> WORK INSTRUCTION
Your response should contain each line of the data that includes "email".

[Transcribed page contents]
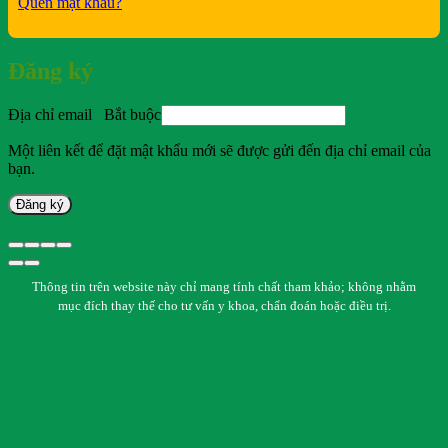
Quên mật khẩu?
Đăng ký
Địa chỉ email
Bắt buộc
Một liên kết để đặt mật khẩu mới sẽ được gửi đến địa chỉ email của
bạn.
Đăng ký
Thông tin trên website này chỉ mang tính chất tham khảo; không nhằm
mục đích thay thế cho tư vấn y khoa, chẩn đoán hoặc điều trị.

> EXERCISE OUTPUT
Địa chỉ email
Một liên kết để đặt mật khẩu mới sẽ được gửi đến địa chỉ email của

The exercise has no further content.